▶ About this exercise
Could you work out the number of lines in the listing that include the word "Lori" and reply with that figure alone?

▶ Exercise data
---

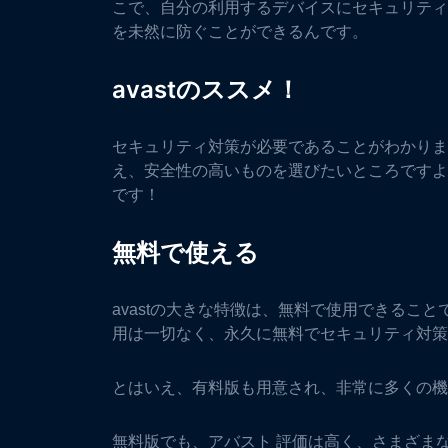
こで、自分の利用するデバイスにセキュリティ
を未然に防ぐことができるんです。
avastのススメ！
セキュリティ対策が必要であることがわかりま
え、安全性の高いものを選びたいところですよね
です！
無料で使える
avastの大きな特徴は、無料で使用できるこ
用は一切なく、永久に無料でセキュリティ対策
とはいえ、有料版も用意され、非常に多くの機
無料版でも、アバスト 評価は高く、さまざま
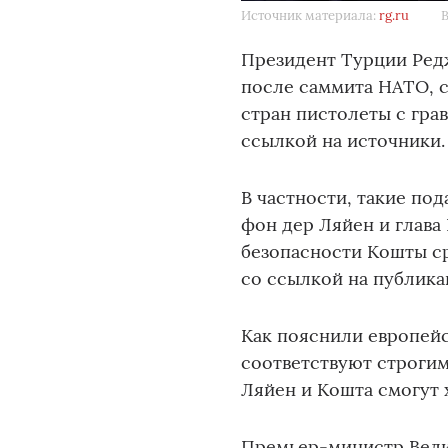
Источник материала:
rg.ru
В
Президент Турции Ред
после саммита НАТО, с
стран пистолеты с грав
ссылкой на источники.
В частности, такие по
фон дер Ляйен и глава
безопасности Кошты ср
со ссылкой на публика
Как пояснили европей
соответствуют строгим
Ляйен и Кошта смогут 
Премьер-министр Вели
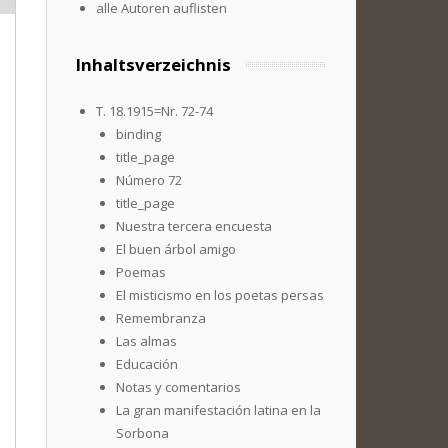
alle Autoren auflisten
Inhaltsverzeichnis
T. 18.1915=Nr. 72-74
binding
title_page
Número 72
title_page
Nuestra tercera encuesta
El buen árbol amigo
Poemas
El misticismo en los poetas persas
Remembranza
Las almas
Educación
Notas y comentarios
La gran manifestación latina en la
Sorbona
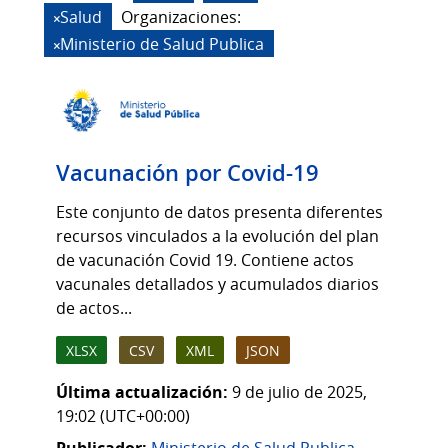
Salud
Organizaciones:
Ministerio de Salud Publica
Vacunación por Covid-19
Este conjunto de datos presenta diferentes
recursos vinculados a la evolución del plan
de vacunación Covid 19. Contiene actos
vacunales detallados y acumulados diarios
de actos...
XLSX
CSV
XML
JSON
Última actualización:
9 de julio de 2025,
19:02 (UTC+00:00)
Publicador:
Ministerio de Salud Publica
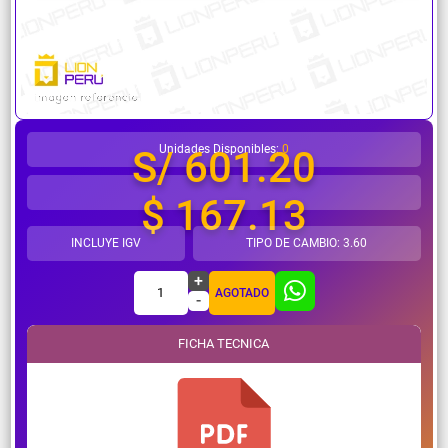
¿Necesitas ayuda?
Unidades Disponibles:
0
S/ 601.20
$ 167.13
INCLUYE IGV
TIPO DE CAMBIO: 3.60
+
1
AGOTADO
-
FICHA TECNICA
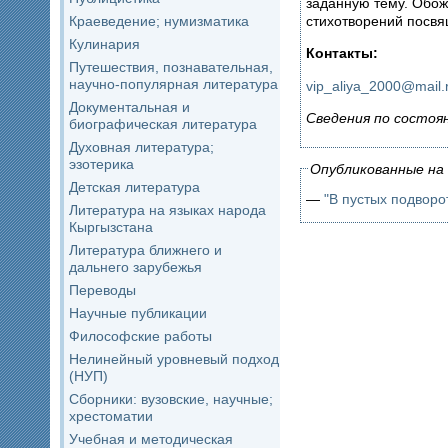
заданную тему. Обож
стихотворений посвя
Краеведение; нумизматика
Кулинария
Контакты:
Путешествия, познавательная,
научно-популярная литература
vip
_
aliya
_2000@
mail
.
Документальная и
Сведения по состоя
биографическая литература
Духовная литература;
эзотерика
Опубликованные на 
Детская литература
—
"В пустых подворот
Литература на языках народа
Кыргызстана
Литература ближнего и
дальнего зарубежья
Переводы
Научные публикации
Философские работы
Нелинейный уровневый подход
(НУП)
Сборники: вузовские, научные;
хрестоматии
Учебная и методическая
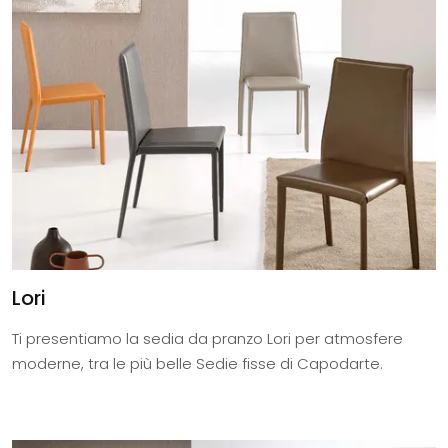
Lori
Ti presentiamo la sedia da pranzo Lori per atmosfere
moderne, tra le più belle Sedie fisse di Capodarte.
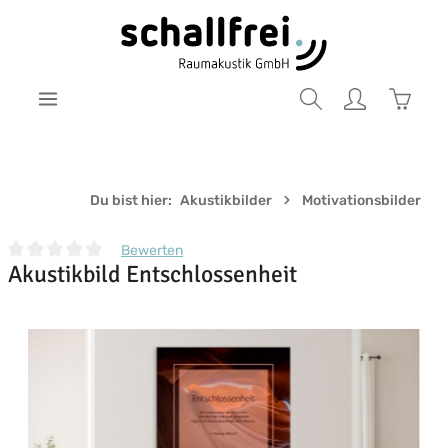
Zum Hauptinhalt springen
Warenk
Du bist hier:
Akustikbilder
Motivationsbilder
Bewerten
Akustikbild Entschlossenheit
Durchschnittliche Bewertung von 0 von 5 Sternen
Bildergalerie überspringen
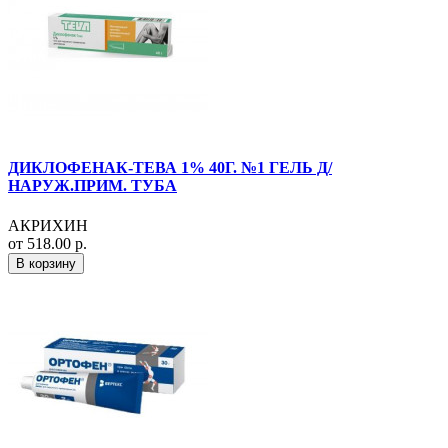
ДИКЛОФЕНАК-ТЕВА 1% 40Г. №1 ГЕЛЬ Д/
НАРУЖ.ПРИМ. ТУБА
АКРИХИН
от 518.00 р.
В корзину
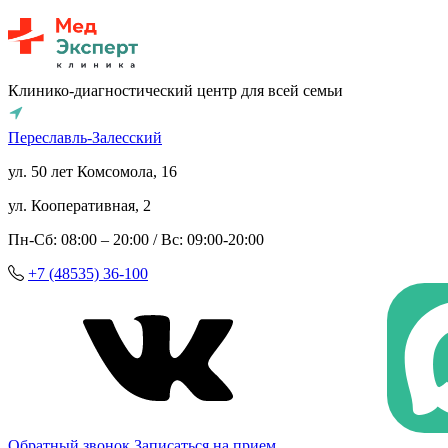
Клинико-диагностический центр для всей семьи
Переславль-Залесский
ул. 50 лет Комсомола, 16
ул. Кооперативная, 2
Пн-Сб: 08:00 – 20:00 / Вс: 09:00-20:00
+7 (48535) 36-100
Обратный звонок
Записаться на прием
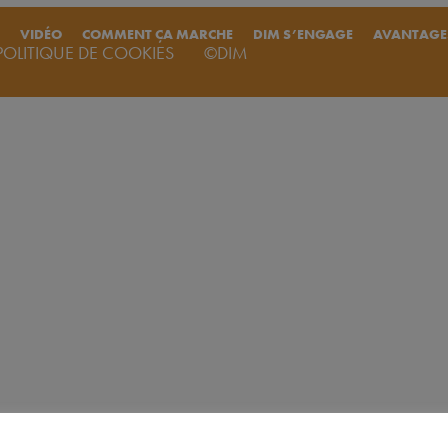
VIDÉO
COMMENT ÇA MARCHE
DIM S’ENGAGE
AVANTAGE
POLITIQUE DE COOKIES
©DIM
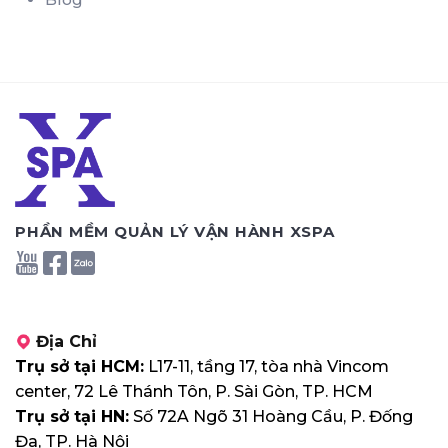
PHẦN MỀM QUẢN LÝ VẬN HÀNH XSPA
Địa Chỉ
Trụ sở tại HCM:
L17-11, tầng 17, tòa nhà Vincom
center, 72 Lê Thánh Tôn, P. Sài Gòn, TP. HCM
Trụ sở tại HN:
Số 72A Ngõ 31 Hoàng Cầu, P. Đống
Đa, TP. Hà Nội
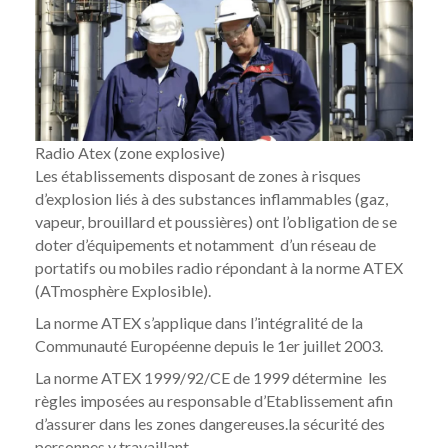
Radio Atex (zone explosive)
Les établissements disposant de zones à risques
d’explosion liés à des substances inflammables (gaz,
vapeur, brouillard et poussières) ont l’obligation de se
doter d’équipements et notamment d’un réseau de
portatifs
ou
mobiles radio
répondant à la
norme ATEX
(ATmosphère Explosible).
La
norme ATEX
s’applique dans l’intégralité de la
Communauté Européenne depuis le 1er juillet 2003.
La
norme ATEX
1999/92/CE de 1999 détermine les
règles imposées au responsable d’Etablissement afin
d’assurer dans les zones dangereuses.la sécurité des
personnes y travaillant.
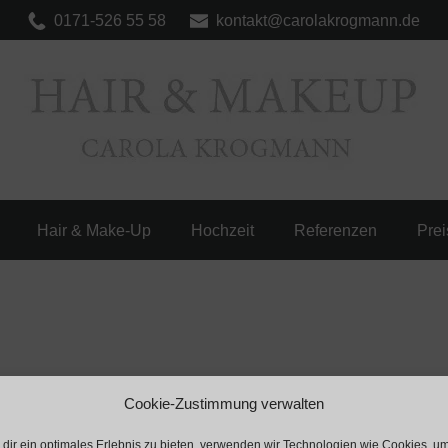
0171-526 55 58
kontakt@carolakrogmann.de
Carola Krogmann
Hair & Make-Up
Hochzeit
Referenzen
Prei
Cookie-Zustimmung verwalten
dir ein optimales Erlebnis zu bieten, verwenden wir Technologien wie Cookies, u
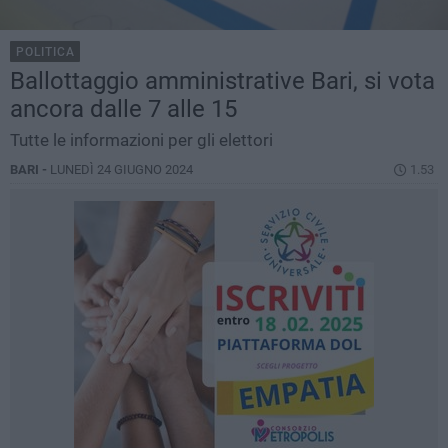
POLITICA
Ballottaggio amministrative Bari, si vota
ancora dalle 7 alle 15
Tutte le informazioni per gli elettori
BARI -
LUNEDÌ 24 GIUGNO 2024
1.53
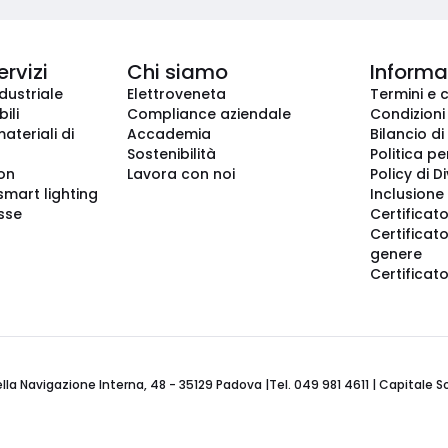
ervizi
Chi siamo
Informaz
dustriale
Elettroveneta
Termini e 
ili
Compliance aziendale
Condizioni
ateriali di
Accademia
Bilancio di
Sostenibilità
Politica pe
ion
Lavora con noi
Policy di D
smart lighting
Inclusione 
sse
Certificato
Certificato
genere
Certificat
 Navigazione Interna, 48 - 35129 Padova |Tel. 049 981 4611 | Capitale Soci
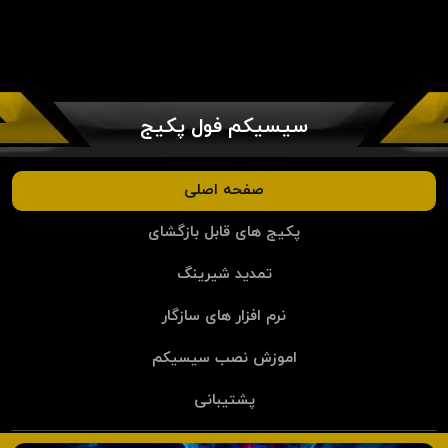
سیسیکم فول پکیج
صفحه اصلی
پکیج های قابل بازگشای
تمدید شیرینگ
نرم افزار های سازگار
اموزش نصب سیسیکم
پشتیبانی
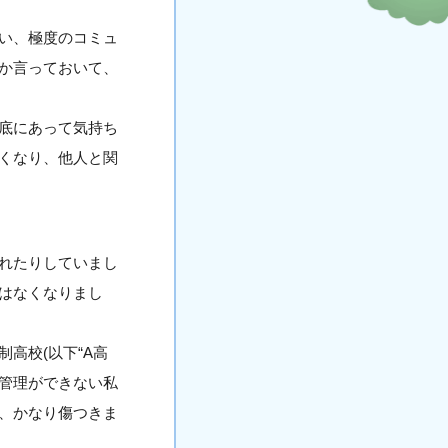
い、極度のコミュ
か言っておいて、
底にあって気持ち
くなり、他人と関
れたりしていまし
はなくなりまし
高校(以下“A高
己管理ができない私
れ、かなり傷つきま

---

▶ Exercise answer
2